Task inputs
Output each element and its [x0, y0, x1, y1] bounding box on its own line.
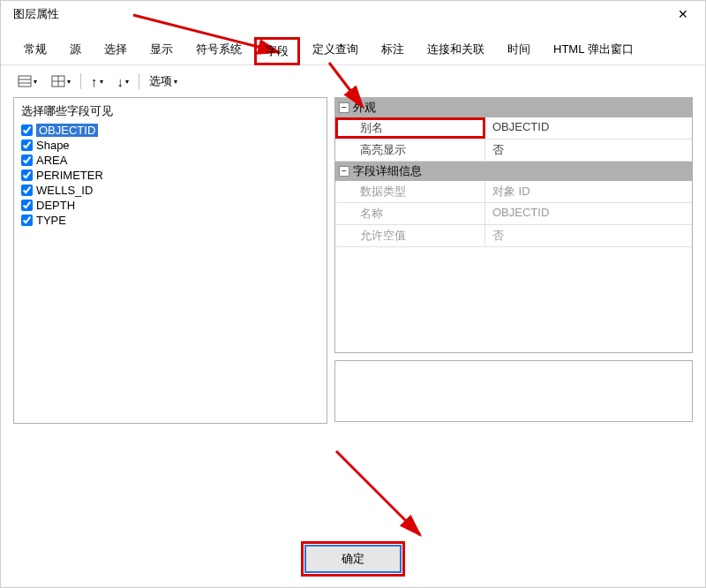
list-icon: [18, 74, 32, 88]
svg-rect-0: [19, 76, 31, 87]
property-value: 否: [485, 225, 692, 246]
options-button[interactable]: 选项 ▾: [145, 71, 182, 92]
field-checkbox[interactable]: [21, 200, 33, 211]
toolbar-separator: [139, 73, 139, 89]
field-label: TYPE: [36, 214, 66, 227]
arrow-down-icon: ↓: [117, 74, 124, 89]
toolbar: ▾ ▾ ↑ ▾ ↓ ▾ 选项 ▾: [1, 65, 705, 97]
close-button[interactable]: ✕: [670, 1, 696, 27]
tab-符号系统[interactable]: 符号系统: [185, 36, 252, 64]
field-label: PERIMETER: [36, 169, 103, 182]
field-checkbox[interactable]: [21, 185, 33, 196]
caret-icon: ▾: [125, 78, 129, 86]
tab-label: 符号系统: [196, 42, 242, 56]
tab-连接和关联[interactable]: 连接和关联: [417, 36, 495, 64]
group-appearance-header[interactable]: − 外观: [335, 98, 692, 117]
field-item[interactable]: DEPTH: [19, 198, 321, 213]
property-name: 数据类型: [335, 181, 485, 202]
table-icon: [51, 74, 65, 88]
property-value: OBJECTID: [485, 117, 692, 139]
caret-icon: ▾: [34, 78, 37, 86]
field-label: AREA: [36, 154, 67, 167]
field-table-button[interactable]: ▾: [47, 72, 75, 91]
property-name: 允许空值: [335, 225, 485, 246]
right-wrap: − 外观 别名OBJECTID高亮显示否 − 字段详细信息 数据类型对象 ID名…: [334, 97, 693, 424]
field-item[interactable]: TYPE: [19, 213, 321, 228]
footer: 确定: [1, 545, 705, 573]
field-checkbox[interactable]: [21, 124, 33, 136]
caret-icon: ▾: [67, 78, 71, 86]
group-detail-header[interactable]: − 字段详细信息: [335, 162, 692, 181]
property-value: 否: [485, 139, 692, 161]
close-icon: ✕: [678, 7, 688, 21]
property-name: 名称: [335, 203, 485, 224]
properties-pane: − 外观 别名OBJECTID高亮显示否 − 字段详细信息 数据类型对象 ID名…: [334, 97, 693, 353]
layer-properties-dialog: 图层属性 ✕ 常规源选择显示符号系统字段定义查询标注连接和关联时间HTML 弹出…: [0, 0, 706, 588]
move-down-button[interactable]: ↓ ▾: [113, 72, 134, 92]
tab-常规[interactable]: 常规: [13, 36, 57, 64]
field-item[interactable]: AREA: [19, 153, 321, 168]
collapse-icon: −: [339, 102, 349, 113]
titlebar: 图层属性 ✕: [1, 1, 705, 27]
field-label: WELLS_ID: [36, 184, 93, 197]
tab-label: 定义查询: [312, 42, 358, 56]
property-name: 高亮显示: [335, 139, 485, 161]
tab-显示[interactable]: 显示: [139, 36, 184, 64]
tab-源[interactable]: 源: [59, 36, 92, 64]
description-pane: [334, 360, 693, 422]
tab-label: 源: [70, 42, 81, 56]
field-item[interactable]: OBJECTID: [19, 123, 321, 138]
tab-定义查询[interactable]: 定义查询: [302, 36, 369, 64]
ok-label: 确定: [342, 551, 364, 567]
tab-label: 时间: [507, 42, 530, 56]
tab-label: HTML 弹出窗口: [553, 42, 634, 56]
property-value: 对象 ID: [485, 181, 692, 202]
field-label: OBJECTID: [36, 124, 98, 137]
field-checkbox[interactable]: [21, 215, 33, 226]
content: 选择哪些字段可见 OBJECTIDShapeAREAPERIMETERWELLS…: [1, 97, 705, 424]
tab-label: 字段: [266, 44, 289, 57]
ok-button[interactable]: 确定: [304, 545, 402, 573]
tab-HTML 弹出窗口[interactable]: HTML 弹出窗口: [543, 36, 644, 64]
field-checkbox[interactable]: [21, 139, 33, 151]
tab-label: 标注: [381, 42, 404, 56]
tab-时间[interactable]: 时间: [497, 36, 541, 64]
tab-字段[interactable]: 字段: [254, 37, 300, 65]
tab-label: 连接和关联: [427, 42, 484, 56]
field-checkbox[interactable]: [21, 155, 33, 166]
fields-list-title: 选择哪些字段可见: [21, 103, 321, 119]
dialog-title: 图层属性: [13, 6, 59, 22]
group-detail-label: 字段详细信息: [353, 163, 422, 179]
field-list-button[interactable]: ▾: [13, 72, 41, 91]
property-name: 别名: [335, 117, 485, 139]
tab-选择[interactable]: 选择: [94, 36, 138, 64]
tab-label: 显示: [150, 42, 173, 56]
tab-label: 常规: [24, 42, 47, 56]
property-value: OBJECTID: [485, 203, 692, 224]
options-label: 选项: [149, 73, 172, 89]
move-up-button[interactable]: ↑ ▾: [86, 72, 108, 92]
property-row[interactable]: 允许空值否: [335, 225, 692, 247]
fields-list-pane: 选择哪些字段可见 OBJECTIDShapeAREAPERIMETERWELLS…: [13, 97, 327, 424]
caret-icon: ▾: [100, 78, 103, 86]
property-row[interactable]: 名称OBJECTID: [335, 203, 692, 225]
toolbar-separator: [80, 73, 81, 89]
tab-标注[interactable]: 标注: [371, 36, 415, 64]
arrow-up-icon: ↑: [91, 74, 98, 89]
caret-icon: ▾: [174, 78, 177, 86]
group-appearance-label: 外观: [353, 100, 376, 116]
field-item[interactable]: WELLS_ID: [19, 183, 321, 198]
field-item[interactable]: Shape: [19, 138, 321, 153]
annotation-arrow: [336, 451, 442, 548]
property-row[interactable]: 数据类型对象 ID: [335, 181, 692, 203]
property-row[interactable]: 高亮显示否: [335, 139, 692, 162]
field-label: Shape: [36, 139, 70, 152]
tabs: 常规源选择显示符号系统字段定义查询标注连接和关联时间HTML 弹出窗口: [1, 27, 705, 65]
svg-line-8: [336, 451, 420, 535]
tab-label: 选择: [104, 42, 127, 56]
field-label: DEPTH: [36, 199, 75, 212]
field-checkbox[interactable]: [21, 170, 33, 181]
collapse-icon: −: [339, 166, 349, 177]
property-row[interactable]: 别名OBJECTID: [335, 117, 692, 139]
field-item[interactable]: PERIMETER: [19, 168, 321, 183]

Directions for this task
Restate the data word for word without pictures.

Completed exercise
Output each element and its [x0, y0, x1, y1] bounding box on its own line.
list-icon: [18, 74, 32, 88]
svg-rect-0: [19, 76, 31, 87]
property-value: 否: [485, 225, 692, 246]
options-button[interactable]: 选项 ▾: [145, 71, 182, 92]
field-checkbox[interactable]: [21, 200, 33, 211]
toolbar-separator: [139, 73, 139, 89]
field-label: TYPE: [36, 214, 66, 227]
arrow-down-icon: ↓: [117, 74, 124, 89]
toolbar: ▾ ▾ ↑ ▾ ↓ ▾ 选项 ▾: [1, 65, 705, 97]
close-button[interactable]: ✕: [670, 1, 696, 27]
tab-符号系统[interactable]: 符号系统: [185, 36, 252, 64]
field-label: PERIMETER: [36, 169, 103, 182]
field-checkbox[interactable]: [21, 185, 33, 196]
caret-icon: ▾: [125, 78, 129, 86]
tab-label: 符号系统: [196, 42, 242, 56]
tab-连接和关联[interactable]: 连接和关联: [417, 36, 495, 64]
group-appearance-header[interactable]: − 外观: [335, 98, 692, 117]
field-item[interactable]: DEPTH: [19, 198, 321, 213]
property-name: 数据类型: [335, 181, 485, 202]
table-icon: [51, 74, 65, 88]
property-value: OBJECTID: [485, 117, 692, 139]
caret-icon: ▾: [34, 78, 37, 86]
field-label: AREA: [36, 154, 67, 167]
field-table-button[interactable]: ▾: [47, 72, 75, 91]
property-name: 允许空值: [335, 225, 485, 246]
right-wrap: − 外观 别名OBJECTID高亮显示否 − 字段详细信息 数据类型对象 ID名…: [334, 97, 693, 424]
field-item[interactable]: TYPE: [19, 213, 321, 228]
footer: 确定: [1, 545, 705, 573]
field-checkbox[interactable]: [21, 124, 33, 136]
caret-icon: ▾: [67, 78, 71, 86]
group-detail-header[interactable]: − 字段详细信息: [335, 162, 692, 181]
property-value: 否: [485, 139, 692, 161]
close-icon: ✕: [678, 7, 688, 21]
property-name: 名称: [335, 203, 485, 224]
properties-pane: − 外观 别名OBJECTID高亮显示否 − 字段详细信息 数据类型对象 ID名…: [334, 97, 693, 353]
layer-properties-dialog: 图层属性 ✕ 常规源选择显示符号系统字段定义查询标注连接和关联时间HTML 弹出…: [0, 0, 706, 588]
move-down-button[interactable]: ↓ ▾: [113, 72, 134, 92]
tab-常规[interactable]: 常规: [13, 36, 57, 64]
field-item[interactable]: AREA: [19, 153, 321, 168]
collapse-icon: −: [339, 102, 349, 113]
titlebar: 图层属性 ✕: [1, 1, 705, 27]
field-label: WELLS_ID: [36, 184, 93, 197]
tab-label: 定义查询: [312, 42, 358, 56]
property-name: 高亮显示: [335, 139, 485, 161]
tab-显示[interactable]: 显示: [139, 36, 184, 64]
tab-源[interactable]: 源: [59, 36, 92, 64]
description-pane: [334, 360, 693, 422]
tab-label: 源: [70, 42, 81, 56]
field-item[interactable]: OBJECTID: [19, 123, 321, 138]
tab-定义查询[interactable]: 定义查询: [302, 36, 369, 64]
ok-label: 确定: [342, 551, 364, 567]
tab-label: 时间: [507, 42, 530, 56]
tab-label: HTML 弹出窗口: [553, 42, 634, 56]
property-value: 对象 ID: [485, 181, 692, 202]
field-label: OBJECTID: [36, 124, 98, 137]
field-checkbox[interactable]: [21, 215, 33, 226]
content: 选择哪些字段可见 OBJECTIDShapeAREAPERIMETERWELLS…: [1, 97, 705, 424]
tab-label: 字段: [266, 44, 289, 57]
ok-button[interactable]: 确定: [304, 545, 402, 573]
tab-HTML 弹出窗口[interactable]: HTML 弹出窗口: [543, 36, 644, 64]
field-checkbox[interactable]: [21, 139, 33, 151]
tab-label: 标注: [381, 42, 404, 56]
tab-时间[interactable]: 时间: [497, 36, 541, 64]
tab-字段[interactable]: 字段: [254, 37, 300, 65]
tab-label: 连接和关联: [427, 42, 484, 56]
field-checkbox[interactable]: [21, 155, 33, 166]
fields-list-title: 选择哪些字段可见: [21, 103, 321, 119]
dialog-title: 图层属性: [13, 6, 59, 22]
group-detail-label: 字段详细信息: [353, 163, 422, 179]
field-list-button[interactable]: ▾: [13, 72, 41, 91]
property-name: 别名: [335, 117, 485, 139]
tab-选择[interactable]: 选择: [94, 36, 138, 64]
tab-label: 显示: [150, 42, 173, 56]
tab-label: 常规: [24, 42, 47, 56]
property-value: OBJECTID: [485, 203, 692, 224]
options-label: 选项: [149, 73, 172, 89]
move-up-button[interactable]: ↑ ▾: [86, 72, 108, 92]
property-row[interactable]: 允许空值否: [335, 225, 692, 247]
fields-list-pane: 选择哪些字段可见 OBJECTIDShapeAREAPERIMETERWELLS…: [13, 97, 327, 424]
caret-icon: ▾: [100, 78, 103, 86]
property-row[interactable]: 名称OBJECTID: [335, 203, 692, 225]
toolbar-separator: [80, 73, 81, 89]
tab-标注[interactable]: 标注: [371, 36, 415, 64]
arrow-up-icon: ↑: [91, 74, 98, 89]
caret-icon: ▾: [174, 78, 177, 86]
group-appearance-label: 外观: [353, 100, 376, 116]
field-item[interactable]: WELLS_ID: [19, 183, 321, 198]
field-item[interactable]: Shape: [19, 138, 321, 153]
annotation-arrow: [336, 451, 442, 548]
property-row[interactable]: 数据类型对象 ID: [335, 181, 692, 203]
property-row[interactable]: 高亮显示否: [335, 139, 692, 162]
field-label: Shape: [36, 139, 70, 152]
tabs: 常规源选择显示符号系统字段定义查询标注连接和关联时间HTML 弹出窗口: [1, 27, 705, 65]
svg-line-8: [336, 451, 420, 535]
tab-label: 选择: [104, 42, 127, 56]
field-label: DEPTH: [36, 199, 75, 212]
field-checkbox[interactable]: [21, 170, 33, 181]
collapse-icon: −: [339, 166, 349, 177]
property-row[interactable]: 别名OBJECTID: [335, 117, 692, 139]
field-item[interactable]: PERIMETER: [19, 168, 321, 183]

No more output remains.